Use case: I use QLC+ almost exclusively in a theatre setting, for a community theatre group. Mostly it is for a musical or music concert. We have limited resources in terms of funds but also equipment and space. A typical show would have about 20 pars, 2 moving heads (Chauvet Qspot), some home made LED pixel strings and strips, a dmx smoke machine and a 4 channel dmx mains dimmer. I set up the scenes and then put them in a chaser determining the fade hold settings so that it becomes close to a one button operation. I also do some other funky things like using the moving heads as follow spots and controlling video from another Raspberry Pi via dmx, but that is for another post. In addition to all this there is always audio that needs to be played like backing tracks, dance tracks or sound effects. In addition we also provide front of house music before the show, during interval and afterwards.
When QLC+ started using the Qt media library I was quite excited because I could use that to play my audio. Playing the FOH playlist was not really an option as it begs a UI dedicted to adding, sorting etc of a playlist. With the show audio it mostly worked except when fading in or out on demand and playing a piece in the middle meant massaging the audio files directly. Then I had problems playing the audio on my Raspberry Pi, that I was sure related to Qt libraries.
On the other hand the media player Audacious ticked a lot of boxes for me. It has 2 killer playlist features: remove silence (which automatically truncates the very silent bits at the start and end of a song) and crossfade. Both of which combines to make it seem as if someone is carefully selecting and mixing tracks.
Combining Audacious and QLC+ as separate players proved to be a disaster when they were using the same audio out device on my linux laptop. The first half of the show had to run without any sound, opening night.
While solving that (disaster) I was reading up on Audacious and realised that it has a command line tool that allows control of the player. Couple that with the QLC+ scripting feature where I can send a command line instruction using systemcommand, I now have what I think is the perfect solution for my use case. In addition I can write more complicated scripts as external executable scripts and call them as well. Furthermore I can combine different scripts inside QLC+ chasers and collections and do all sorts of complicated things, automagically.
I am attaching a few screenshots that shows buttons with pre-programmed scripts/controls as well as views of some of the scripts and chasers.
Functionality that I implemented with this - all executable from buttons and cue lists:
- Starting and killing the Audacious player.
- Playing the FOH playlist. This will fade in and play the current active song in the playlist.
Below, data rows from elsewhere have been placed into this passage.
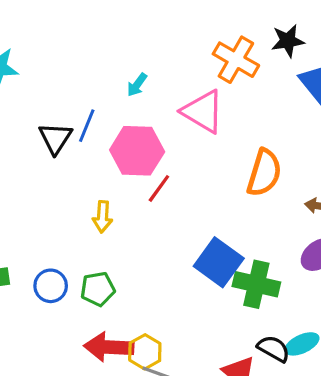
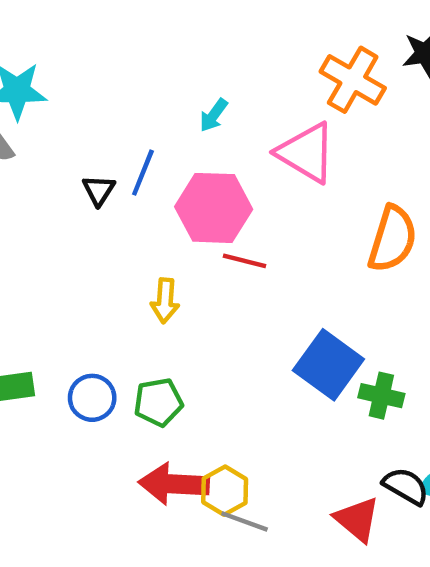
black triangle: (55, 138) -> (99, 190), size x0.7
red line: (159, 188) -> (244, 261), turned 68
green cross: (256, 284) -> (381, 396), size x0.7

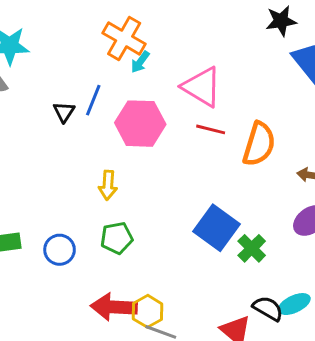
orange cross: (353, 80) -> (124, 38), moved
red line: (244, 261) -> (211, 129), moved
green cross: (381, 396) -> (252, 248), turned 32
green pentagon: (158, 402) -> (117, 238), moved

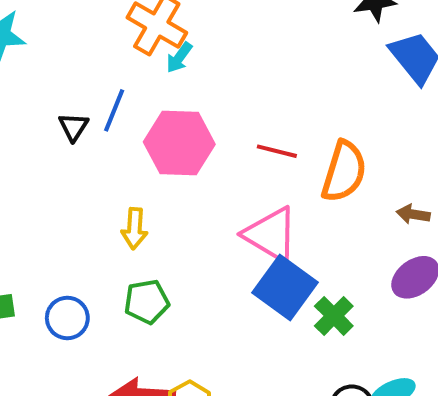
pink triangle: (202, 87) -> (271, 235), moved

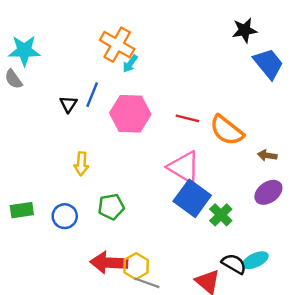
orange semicircle: (344, 172) -> (227, 130), turned 111
yellow arrow: (134, 228) -> (81, 164), moved

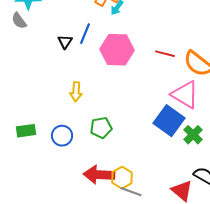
pink triangle: (184, 167) -> (185, 95), moved

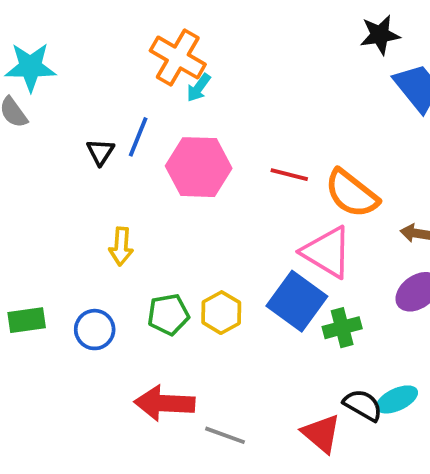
green cross: (193, 135) -> (342, 328), turned 30
yellow hexagon: (122, 178) -> (221, 313), moved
From there onward Audacious plays/mixes the playlist tracks until I stop it.
- Various volume controls including fade from current volume to 80% or 90%. This prevents a sudden jump in volume.
- Fade out the FOH playlist, stop the playlist, cue the next song, put the volume back at 90% and turn off crossfade, ready for the first show cue.
- Play the show cues on demand from buttons and/or a cue list.
- Other transport controls like prev/next, seek and play/pause.
- I can also have the same track being used and cued to start in the middle somewhere, fade in/out and then stop. Then later using the same track but a different part of it. This approach also allows the flexibility of starting an audio track and then fading out on demand, when an actor reaches a specific place for example.
I'm running this on a Raspberry Pi 2 with the latest Raspbian (jessie) and have found it to be rock solid in my tests so far with the CPU hovering well below 10%, occasionally spiking up to about 25%. I will be testing the full thing while also using QLC+ to drive lights via the uart very soon.
I can post my test workspace and some the external scripts if anyone is interested.
A final note. I have only tested this on linux but with a bit batch file wizardry I'm pretty sure it could work on Windows as well. At least I know I can control Audacious from the command line tool. You may have to set your path variable.